Politecnico di Milano
Facolta' di Architettura
A.A. 1997/98


MARCO D'ANDREA matr. 178223

La sera del di' di festa (Giacomo Leopardi)

Dolce e chiara e' la notte e senza vento.
E queta sovra i tetti e in mezzo agli orti
Posa la luna,e di lontan rivela
Serena ogni montagna. o donna mia,
Gia' tace ogni sentiero,e pei balconi
Rara traluce la notturna lampa:
Tu dormi, che t'accolse agevol sonno
Nelle tue chete stanze;e non ti morde
Cura nessuna;e gia' non sai ne' pensi
Quanta piaga m'apristi in mezzo al petto.

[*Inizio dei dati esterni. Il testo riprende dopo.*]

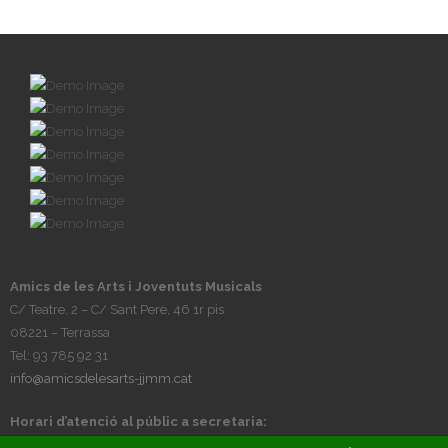
Amics de les Arts i Joventuts Musicals
C/ Teatre, 2 – C/ Sant Pere, 46 1r pis
08221 – Terrassa
Tel: 93 785 92 31
info@amicsdelesarts-jjmm.cat
Horari d’atenció al públic a secretaria:
Tardes, de dilluns a divendres, de 17h a 20h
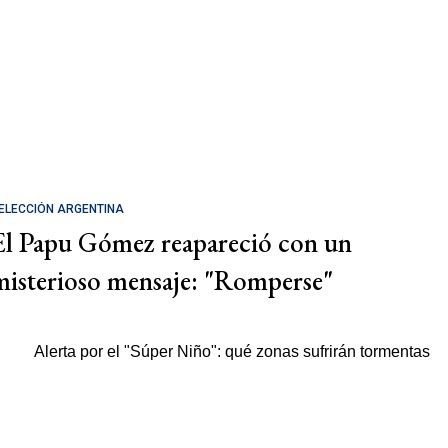
ELECCIÓN ARGENTINA
El Papu Gómez reapareció con un
misterioso mensaje: "Romperse"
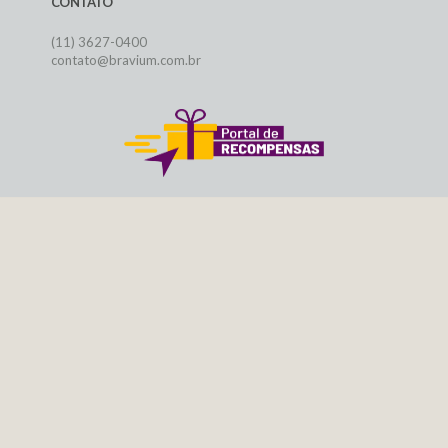
CONTATO
(11) 3627-0400
contato@bravium.com.br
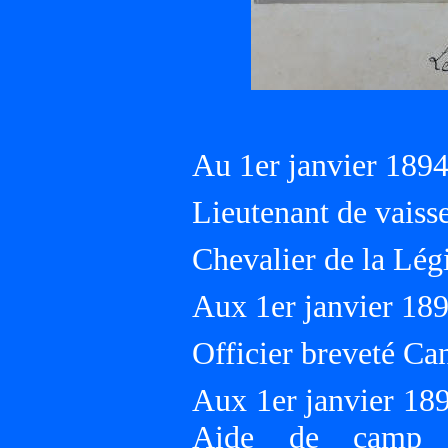
Au 1er janvier 18
Lieutenant de vaiss
Chevalier de la Lé
Aux 1er janvier 1
Officier breveté Ca
Aux 1er janvier 18
Aide de camp a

Tu dormi:io questo ciel,che si' benigno
Appare in vista, a salutar m'affaccio,
E l'antica natura onnipossente,
Che mi fece l'affano. A te la speme;
Nego,mi disse,anche la speme;e d'altro
Non brillin gli occhi tuoi se non di pianto.

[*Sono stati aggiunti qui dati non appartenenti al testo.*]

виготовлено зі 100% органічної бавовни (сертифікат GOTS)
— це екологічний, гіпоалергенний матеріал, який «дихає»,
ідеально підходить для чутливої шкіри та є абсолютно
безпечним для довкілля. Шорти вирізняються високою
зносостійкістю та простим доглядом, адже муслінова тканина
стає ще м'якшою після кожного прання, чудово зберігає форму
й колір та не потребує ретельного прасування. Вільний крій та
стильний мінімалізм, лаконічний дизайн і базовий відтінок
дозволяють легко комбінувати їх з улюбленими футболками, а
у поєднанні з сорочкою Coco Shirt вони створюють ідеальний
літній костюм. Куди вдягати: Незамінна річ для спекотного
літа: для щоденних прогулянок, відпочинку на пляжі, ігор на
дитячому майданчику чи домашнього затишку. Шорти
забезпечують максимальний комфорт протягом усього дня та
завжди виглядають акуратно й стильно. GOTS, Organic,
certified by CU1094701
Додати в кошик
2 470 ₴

Questo di' fu solenne: or da' trastulli
Prendi riposo;e forse ti rimembra
In sogno a quanti oggi piacesti,e quanti
Piaquero a te:non io,non gia' ch'io speri,
Al pensier ti ricorro. Intanto io chieggo
Quanto a viver mi resti, e qui per terra
Mi getto, e grido, e fremo. Oh giorni orrendi
In cosi' verde etate! Ahi, per la via
Odo, non lunge il solitario canto
Dell'artigian, che riede a tarda notte,
Dopo i sollazzi, al suo povero ostello;
E fieramente mi si stringe il core,
A pensar come tutto al mondo passa,
E quasi orma non lascia. Ecco e' fuggito
Il di' festivo, ed al festivo il giorno
Volgar succede, e se ne porta il tempo
Ogni umano accidente. Or dov'e' il suono
Di que' popoli antichi? or dov'e' il grido
De' nostri avi famosi, e il grande impero
Di quella Roma, e l'armi, e il fragorio
Che n'ando' per la terra e l'oceano?
Tutto e' pace e silenzio, e tutto posa
Il mondo, e piu' di lor non si ragiona.
Nella mia prima eta', quando s'aspetta
Bramosamente il di' festivo, or poscia
Ch'egli era spento, io doloroso, in veglia,
Premea le piume; ed alla tarda notte
Un canto che s'udia per li sentieri
Lontanando morire a poco a poco,
Gia' similmente mi stingeva il core.